Before: WIGGINS, THOMPSON, and TROTT, Circuit Judges.


ORDER

Appellant Ruiz was originally charged with possessing a listed chemical, allegedly knowing it would be used to manufacture a controlled substance. Because the government believed it could not adequately prove the knowledge element of this crime, however, the parties negotiated a plea agreement to a lesser charge, importing merchandise subject to seizure in violation of 18 U.S.C. § 545. Because the district court was not satisfied with the sentencing possibilities agreed to by the parties and presented by the agreement, however, the court allowed Ruiz to withdraw his plea; and the parties started over. This time, they negotiated a plea to 18 U.S.C. § 1001, knowingly making a false statement to a U.S. Border Patrol official, complete with an Information. Neither the Information nor the plea agreement said anything about listed chemicals or controlled substances, only "merchandise." Nonetheless, the district court fashioned a sentence based on controlled substance considerations instead of false statements considerations.

Based on this record, the district court was obliged to sentence the defendant for false statements, and to do so using USSG § 2F1.1. The only exception from this treatment requires a stipulation by the parties that an offense more serious than the one specified in the agreement was committed by the defendant. See USSG § 1B1.2; Braxton v. United States, 500 U.S. 343, 346 (1991).

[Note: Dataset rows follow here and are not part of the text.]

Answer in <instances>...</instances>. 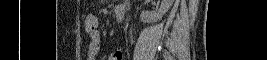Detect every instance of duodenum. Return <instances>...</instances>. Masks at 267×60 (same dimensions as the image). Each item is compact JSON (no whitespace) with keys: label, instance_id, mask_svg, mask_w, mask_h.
I'll use <instances>...</instances> for the list:
<instances>
[{"label":"duodenum","instance_id":"1","mask_svg":"<svg viewBox=\"0 0 267 60\" xmlns=\"http://www.w3.org/2000/svg\"><path fill=\"white\" fill-rule=\"evenodd\" d=\"M125 9L123 7H116L115 8V18L118 21H122L124 18Z\"/></svg>","mask_w":267,"mask_h":60}]
</instances>
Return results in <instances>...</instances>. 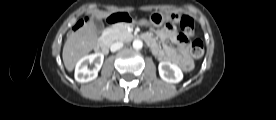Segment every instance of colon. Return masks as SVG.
Wrapping results in <instances>:
<instances>
[{"label": "colon", "mask_w": 276, "mask_h": 120, "mask_svg": "<svg viewBox=\"0 0 276 120\" xmlns=\"http://www.w3.org/2000/svg\"><path fill=\"white\" fill-rule=\"evenodd\" d=\"M126 15V16H130V17H132L133 18V16L132 15H130V14H125V13H123V12H121V11H114V12H112V13H108V14H106L105 15V17H103V18H100L99 20H98V27L100 28V29H103V30H105V29H108L109 27H104L103 26V21L104 20H108V19H110V18H113V17H115V16H117V15ZM92 17L91 16H89V15H87V16H80L79 18H78V20H76L75 22H70L69 24H68V29H69V31H70V33L71 34H76L77 33V31H79L81 28H83V27H87V26H89L90 25V23L92 22ZM133 20H134V18H133ZM134 22V21H133ZM116 27H119V28H121V27H129V26H127V25H124V26H122V25H120V24H117V25H115ZM180 29H181V32H182V35L184 36V37H188V36H192L193 34H194V32H195V24H194V20L191 18V17H189V16H183L181 19H180ZM190 53H191V55L194 57V58H196V59H200V58H202L203 57V55H204V44H203V42L201 41V40H199V39H197V40H194L193 42H192V44H191V47H190Z\"/></svg>", "instance_id": "1"}]
</instances>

No such stipulation exists in this case. The government's contention that the information surrounding the withdrawn § 545 plea suffices as a stipulation that the defendant's offense of conviction is more serious than it appears on its face is manifestly wrong, both as a matter of law and a matter of fact. The final plea agreement specifically states that it "embodies the entire agreement between the parties and supersedes any other agreement, written or oral." No where is there any mention of precursor substances in this agreement. Moreover, Ruiz's counsel steadfastly refused at sentencing to stipulate that the earlier iteration of the offense could be considered. Even the government stated that the substance involved could not be considered as relevant. The government now concedes that Mr. Ruiz's sentence cannot stand if the earlier plea agreement cannot be considered as a way to increase his sentencing exposure. We accept the belated concession. Thus, Mr. Ruiz has been improperly held accountable for conduct involving precursor chemicals, conduct which is not in the offense of conviction and to which he did not plead guilty. Accordingly, the sentence Mr. Ruiz received was improper. We understand the district court's concerns, but under this plea agreement, the guidelines do not permit the latitude taken to sentence the defendant.

Mr. Ruiz has now served more time than the parties anticipated from the plea agreement and than he could have served if properly sentenced under 18 U.S.C. § 1001. Under the circumstances, we respectfully reverse his sentence and remand to the district court with direction (1) to enter on the record a sentence of "time served," and (2) to order Mr. Ruiz's immediate release from custody. Given the short time remaining before Mr. Ruiz's release pursuant to the erroneous sentence initially imposed, the mandate and order shall issue forthwith and be transmitted without delay to the district court for immediate execution. This court shall entertain no petitions for rehearing.

REVERSED AND REMANDED WITH INSTRUCTIONS. MANDATE TO ISSUE FORTHWITH.